Nassar argues that the idea of a two-state solution has never been realistic, in part because of the power imbalance between the state of Israel with strong U.S. support and the stateless Palestinian people. Trump’s decision has closed the door on this approach to peace.

“Now that the two-state solution is over, perhaps the region can start looking at alternative visions for a genuine peace that actually represents the rights and claims of all people living on this land,” Nassar writes.
3. What it means to Trump supporters

Many critics of Trump’s decision to move the U.S. embassy suggest that it was primarily done to please his conservative evangelical base. But why do evangelicals in the U.S. care about this particular aspect of U.S. Middle East policy?

Well, it has to do with their beliefs about the end of times and the second coming of Jesus, according to Julie Ingersoll, a religious studies professor. Ingersoll explains that some interpretations of the Bible suggest that returning Jerusalem to Jewish control is one major precursor to a “cosmic battle between good and evil called Armageddon at which Satan will be defeated and Christ will establish his earthly kingdom.”

Over time, this narrative has become popularized in books and movies, and a powerful force in American evangelicals’ political attitudes.
4. What it means to American Jews

The new U.S. embassy was opened on the 70th anniversary of the state of Israel being established. It’s an anniversary that young Jewish Americans may not be as eager to celebrate as their parents or grandparents were, writes Dov Waxman.
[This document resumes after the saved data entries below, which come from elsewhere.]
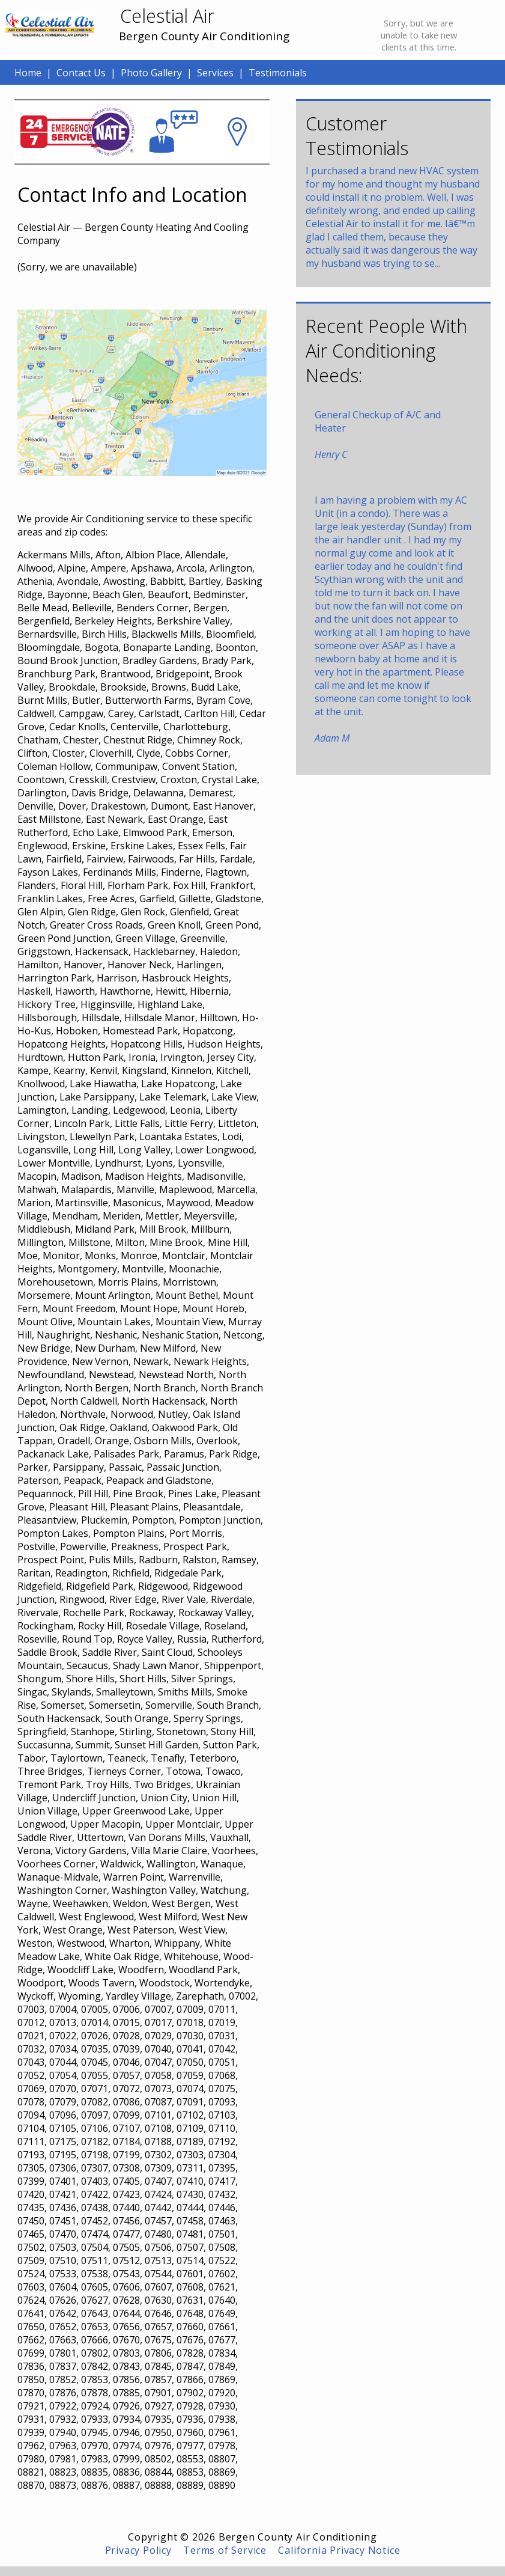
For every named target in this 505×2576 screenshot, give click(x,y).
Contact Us (81, 72)
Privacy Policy (138, 2550)
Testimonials (278, 72)
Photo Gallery (151, 72)
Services (215, 72)
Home (27, 72)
According to Waxman, a professor of Israel studies at Northeastern University, younger generations of Jews have generally felt more secure in the U.S. and grown up overwhelmingly liberal and “dovish” in their politics.

“Many find it hard to reconcile the values they have internalized from these belief systems with the idea of a state that gives preferential treatment to Jews at the expense of its non-Jewish citizens, most notably its Arab minority – as Israel does,” he writes.